Copy any settings from the old properties and configuration files you backed up in step 3. Start from the new configuration files and merge any relevant values from your old configuration files back in.
wct/WEB-INF/classes/wct-core.properties -> webcurator-webapp.war/WEB-INF/classes/aplication.properties wct/META-INF/context.xml -> webcurator-webapp.war/WEB-INF/classes/aplication.properties wct/styles/styles.css -> webcurator-webapp.war/styles/styles.css wct-store/WEB-INF/classes/wct-das.properties -> webcurator-store.war/WEB-INF/classes/aplication.properties harvest-agent-h3/WEB-INF/classes/wct-agent.properties -> harvest-agent-h3.jar/BOOT-INF/classes/aplication.properties harvest-agent-h1/WEB-INF/classes/wct-agent.properties -> harvest-agent-h1.jar/BOOT-INF/classes/aplication.properties
Configuration¶
See the WCT System Administrator Guide for more information about configuring the Web Curator Tool.
The Logback XML file (webcurator-webapp.war/WEB-INF/classes/logback-spring.xml
) should
also be checked as per the WCT System Administrator Guide to ensure their values are
appropriate for your deployment.
New configuration parameters in 3.0¶
webcurator-webapp.war/WEB-INF/classes/aplication.properties
Configuration option for specifying a local Spring profile which can supplement or override the default application.properties file.
spring.profiles.active=local+mysql
The application context is now configurable through the WCT properties. Previously this was
managed by Apache Tomcat and configurable by renaming the wct.war
file.
server.servlet.contextPath=/wct
Logback logging path, relative to the directory the WCT component is running from.
logging.path=logs/
webcurator-store.war/WEB-INF/classes/aplication.properties
Configuration option for specifying a local Spring profile which can supplement or override the default application.properties file.

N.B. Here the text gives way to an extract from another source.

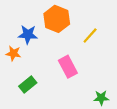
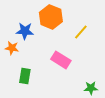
pink rectangle: (68, 67) -> (61, 60), turned -30
green rectangle: (28, 84) -> (25, 76), turned -42

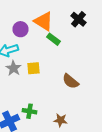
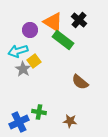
black cross: (78, 19) -> (79, 20), moved
green rectangle: (54, 39) -> (63, 40), size x1.5
yellow square: (34, 68) -> (34, 61), moved, turned -32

spring.profiles.active=local
Logback logging path, relative to the directory the WCT component is running from.
logging.path=logs/
harvest-agent-h3.jar/BOOT-INF/classes/aplication.properties
Configuration option for specifying a local Spring profile which can supplement or override the default application.properties file.
spring.profiles.active=local
The file transfer mode between the Harvest Agents and WCT Store can be toggled between a local file copy when a single server is used, and streaming of files when the Harvest Agent and Store are located on separate servers.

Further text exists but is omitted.